All that is needed is the number of lines in the records that contain the word "video", stated without anything else.

────

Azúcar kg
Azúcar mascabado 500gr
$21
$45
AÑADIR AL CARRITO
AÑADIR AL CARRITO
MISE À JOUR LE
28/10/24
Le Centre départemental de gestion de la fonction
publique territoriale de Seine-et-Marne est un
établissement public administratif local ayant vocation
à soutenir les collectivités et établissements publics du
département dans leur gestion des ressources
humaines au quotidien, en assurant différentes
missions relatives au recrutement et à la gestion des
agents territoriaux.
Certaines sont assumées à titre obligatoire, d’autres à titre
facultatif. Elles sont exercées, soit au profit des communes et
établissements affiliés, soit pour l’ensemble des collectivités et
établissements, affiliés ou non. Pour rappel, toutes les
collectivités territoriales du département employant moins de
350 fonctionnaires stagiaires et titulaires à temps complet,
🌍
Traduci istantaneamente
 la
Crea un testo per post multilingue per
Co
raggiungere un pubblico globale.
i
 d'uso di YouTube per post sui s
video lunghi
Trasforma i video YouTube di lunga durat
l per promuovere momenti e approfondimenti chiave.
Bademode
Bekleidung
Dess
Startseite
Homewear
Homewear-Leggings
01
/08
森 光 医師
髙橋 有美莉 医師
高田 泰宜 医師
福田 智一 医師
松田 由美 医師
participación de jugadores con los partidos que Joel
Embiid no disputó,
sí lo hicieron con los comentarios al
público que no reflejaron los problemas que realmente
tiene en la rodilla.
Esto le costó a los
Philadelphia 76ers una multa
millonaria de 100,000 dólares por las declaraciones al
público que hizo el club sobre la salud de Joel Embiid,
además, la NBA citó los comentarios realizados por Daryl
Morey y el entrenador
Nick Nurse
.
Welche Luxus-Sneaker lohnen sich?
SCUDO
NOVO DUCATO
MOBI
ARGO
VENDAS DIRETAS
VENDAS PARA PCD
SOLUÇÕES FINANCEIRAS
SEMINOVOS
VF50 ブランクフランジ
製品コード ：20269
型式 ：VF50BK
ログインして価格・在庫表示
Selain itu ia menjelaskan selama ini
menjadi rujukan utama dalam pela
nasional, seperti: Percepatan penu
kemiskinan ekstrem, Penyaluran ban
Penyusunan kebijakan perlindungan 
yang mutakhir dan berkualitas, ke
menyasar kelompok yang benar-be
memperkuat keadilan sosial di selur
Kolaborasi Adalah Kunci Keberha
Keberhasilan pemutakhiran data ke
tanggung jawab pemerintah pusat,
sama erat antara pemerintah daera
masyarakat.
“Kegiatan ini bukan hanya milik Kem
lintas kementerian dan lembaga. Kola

────

Written answer
2